Oublier le triste spectacle qui s’étalait devant ses yeux, et se laisser aller à contempler les prémisses de l’aube entre les rideaux élimés.

Ne pas voir, ne pas penser. Ne pas sentir, surtout, cette odeur d’abattoir qui plane au-dessus de sa tête, tassée contre le plafond. Agir en professionnel, comme cet inspecteur de Nantes avec sa veste noire et sa moustache bien taillée. Prendre des notes, le plus possible, sur tout ce qu’il voit, les moindres détails, les plus insignifiants :


«  Lundi 9 mai, 6h34. Bureau Victor Michaud, route de Couëron.

Ai reçu appel de la sécurité de l’usine A.B. vers 6h15, 6h20. Suis arrivé sur place 5 min plus tard.

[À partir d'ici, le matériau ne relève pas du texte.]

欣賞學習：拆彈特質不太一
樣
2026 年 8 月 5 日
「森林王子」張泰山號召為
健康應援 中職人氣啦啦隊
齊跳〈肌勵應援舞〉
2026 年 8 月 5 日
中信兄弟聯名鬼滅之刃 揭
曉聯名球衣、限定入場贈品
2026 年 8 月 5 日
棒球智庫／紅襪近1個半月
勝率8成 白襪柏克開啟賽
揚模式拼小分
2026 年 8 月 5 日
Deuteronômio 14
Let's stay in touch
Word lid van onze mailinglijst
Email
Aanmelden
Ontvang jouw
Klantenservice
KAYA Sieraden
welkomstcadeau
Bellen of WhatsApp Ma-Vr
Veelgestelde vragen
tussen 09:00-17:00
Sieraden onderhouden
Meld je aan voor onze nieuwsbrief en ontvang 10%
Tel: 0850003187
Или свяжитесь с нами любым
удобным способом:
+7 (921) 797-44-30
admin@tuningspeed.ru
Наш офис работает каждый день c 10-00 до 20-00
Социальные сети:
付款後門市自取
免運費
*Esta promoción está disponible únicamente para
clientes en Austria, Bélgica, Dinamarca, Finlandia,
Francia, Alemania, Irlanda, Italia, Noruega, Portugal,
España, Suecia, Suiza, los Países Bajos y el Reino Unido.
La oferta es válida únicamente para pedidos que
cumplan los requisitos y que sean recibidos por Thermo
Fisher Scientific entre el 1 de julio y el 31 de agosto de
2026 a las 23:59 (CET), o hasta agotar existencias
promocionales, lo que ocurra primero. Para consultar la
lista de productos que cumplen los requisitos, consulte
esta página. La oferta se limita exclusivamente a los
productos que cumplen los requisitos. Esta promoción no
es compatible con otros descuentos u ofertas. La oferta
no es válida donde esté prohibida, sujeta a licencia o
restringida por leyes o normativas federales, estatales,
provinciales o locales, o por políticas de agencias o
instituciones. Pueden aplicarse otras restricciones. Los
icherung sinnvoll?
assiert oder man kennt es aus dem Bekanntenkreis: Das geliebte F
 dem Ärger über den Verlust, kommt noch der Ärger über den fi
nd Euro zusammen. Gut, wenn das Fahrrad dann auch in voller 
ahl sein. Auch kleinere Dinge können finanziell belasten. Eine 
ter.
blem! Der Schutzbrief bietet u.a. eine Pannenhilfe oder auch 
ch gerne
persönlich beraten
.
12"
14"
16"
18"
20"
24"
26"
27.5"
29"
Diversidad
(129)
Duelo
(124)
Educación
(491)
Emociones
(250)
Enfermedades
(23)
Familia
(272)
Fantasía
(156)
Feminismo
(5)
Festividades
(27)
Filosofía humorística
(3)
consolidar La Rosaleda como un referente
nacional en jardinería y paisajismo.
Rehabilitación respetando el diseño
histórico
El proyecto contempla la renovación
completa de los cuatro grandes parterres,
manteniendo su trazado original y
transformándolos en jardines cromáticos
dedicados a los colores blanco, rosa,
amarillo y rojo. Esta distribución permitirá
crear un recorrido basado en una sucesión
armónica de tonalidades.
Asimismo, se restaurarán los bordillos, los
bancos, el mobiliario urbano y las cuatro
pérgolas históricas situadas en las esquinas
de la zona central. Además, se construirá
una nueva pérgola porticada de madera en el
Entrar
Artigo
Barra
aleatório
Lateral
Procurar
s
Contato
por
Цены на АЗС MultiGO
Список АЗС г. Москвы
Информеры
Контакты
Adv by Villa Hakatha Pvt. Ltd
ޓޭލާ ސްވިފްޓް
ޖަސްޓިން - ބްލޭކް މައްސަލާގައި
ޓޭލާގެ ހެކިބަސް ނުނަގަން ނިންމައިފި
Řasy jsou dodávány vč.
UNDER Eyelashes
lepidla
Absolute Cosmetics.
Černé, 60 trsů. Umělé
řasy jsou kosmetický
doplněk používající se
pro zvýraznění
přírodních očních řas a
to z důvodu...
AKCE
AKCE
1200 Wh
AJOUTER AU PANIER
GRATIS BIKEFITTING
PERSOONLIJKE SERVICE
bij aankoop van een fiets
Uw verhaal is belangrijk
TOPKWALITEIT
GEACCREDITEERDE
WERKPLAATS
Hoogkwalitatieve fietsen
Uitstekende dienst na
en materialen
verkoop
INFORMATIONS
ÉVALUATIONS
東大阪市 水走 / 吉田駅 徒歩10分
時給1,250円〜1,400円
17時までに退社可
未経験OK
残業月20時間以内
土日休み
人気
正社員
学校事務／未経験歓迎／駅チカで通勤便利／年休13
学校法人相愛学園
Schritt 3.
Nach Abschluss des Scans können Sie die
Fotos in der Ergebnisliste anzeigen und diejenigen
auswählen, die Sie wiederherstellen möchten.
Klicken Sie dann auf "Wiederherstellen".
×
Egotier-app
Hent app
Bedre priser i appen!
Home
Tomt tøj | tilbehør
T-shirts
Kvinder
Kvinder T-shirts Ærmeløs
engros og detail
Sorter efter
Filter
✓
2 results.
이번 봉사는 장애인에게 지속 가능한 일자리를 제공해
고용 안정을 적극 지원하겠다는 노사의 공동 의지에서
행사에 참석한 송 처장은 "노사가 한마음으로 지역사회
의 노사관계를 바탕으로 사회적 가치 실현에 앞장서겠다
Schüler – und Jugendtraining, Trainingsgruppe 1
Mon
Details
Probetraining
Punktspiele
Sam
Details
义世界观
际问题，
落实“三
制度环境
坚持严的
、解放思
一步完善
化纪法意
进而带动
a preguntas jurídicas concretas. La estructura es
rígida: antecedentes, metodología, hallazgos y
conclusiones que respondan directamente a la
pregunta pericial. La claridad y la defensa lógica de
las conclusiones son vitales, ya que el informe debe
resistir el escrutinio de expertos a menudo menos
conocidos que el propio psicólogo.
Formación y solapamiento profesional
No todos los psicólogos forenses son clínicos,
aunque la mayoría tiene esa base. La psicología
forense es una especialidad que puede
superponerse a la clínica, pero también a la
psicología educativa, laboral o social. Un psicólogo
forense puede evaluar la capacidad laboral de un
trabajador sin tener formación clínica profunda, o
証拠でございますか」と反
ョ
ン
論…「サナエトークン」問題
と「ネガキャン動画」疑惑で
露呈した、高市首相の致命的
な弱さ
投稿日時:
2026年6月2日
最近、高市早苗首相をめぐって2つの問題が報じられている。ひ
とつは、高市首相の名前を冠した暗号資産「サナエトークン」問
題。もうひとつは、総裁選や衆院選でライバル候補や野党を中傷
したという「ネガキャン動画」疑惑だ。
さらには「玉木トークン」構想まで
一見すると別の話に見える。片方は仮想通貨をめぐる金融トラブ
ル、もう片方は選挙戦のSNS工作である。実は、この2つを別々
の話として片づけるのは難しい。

Usine déserte, activités réduites autour du piquet. Trois grévistes endormis autour du feu, sur des palettes. Je reconnais Bernard Cholet, dit « du Maupas », et Vivien Turenne. La grille n’est pas fermée à clef. Pas la peine, dit Berthon, il n’y a plus rien à voler.

Il m’emmène vers les bureaux, bâtiment administratif, dernière étage, porte du fond. Entrouverte.

La pièce sent le renfermé, le café froid, la cigarette. Michaud ne fume pas, comme Berthon n’arrête pas de le répéter.

Fenêtres fermées de l’intérieur.

Sur les meubles, un désordre de classeurs et de dossiers qui déborde et s’étend sur le sol.

Lumières allumées, plafonnier et lampe de bureau.

La radio est allumée.

Au début, je ne vois rien. Berthon reste collé au montant de la porte et me montre en tremblant un tas de dossiers empilés sur le dossier. Derrière, le dossier de la chaise me fait face, comme s’il était vide.

Penche anormalement en avant, comme si un poids s’exerçait sur le bord du siège.

Je m’avance.

Partie supérieure du corps allongée sur le bureau, bras parallèles au tronc. Visage tourné du côté droit.

Pas de traces de coups, filet de sang aux lèvres.

Berthon a formellement identifié la victime comme étant Victor Michaud.

Il porte une chemise. Couleur indéfinissable, trempée de sang. Blessures ouvertes, apparemment profondes couvrant la surface de son dos.

Je contourne le bureau. Le sang a coulé partout.

Pas de traces de lutte, pas d’objet cassé. Couche de poussière assez importante sur les tas de dossiers alentours. Michaud dormait peut-être.

Heure du décès : dans la nuit. Après minuit, heure à laquelle Berthon est venu remettre les clefs. Michaud ne semblait pas plus soucieux que d’habitude.

Pas de mobile apparent. Il n’y avait pas d’objet de valeur dans la pièce, ni dans le reste du bâtiment, d’ailleurs.

Pas d’ennemi personnel ?

Une cinquantaine d’ouvriers, me répond Berthon. »


Noir comme de l’encre, le café posé en équilibre sur le rebord de la fenêtre rechignait à refléter les premiers rayons du soleil.

Oubliant Berthon qui roulait toujours des yeux affolés, le gendarme se mit à faire les cent pas.

Xavier attendait les renforts, ils avaient dit « d’une minute à l’autre ».

Occupé à traquer le Détail insignifiant et échafauder les hypothèses correspondantes, il ne s’était pas rendu compte qu’il chantonnait à mi-voix une mélodie dont il n’aurait su dire la provenance.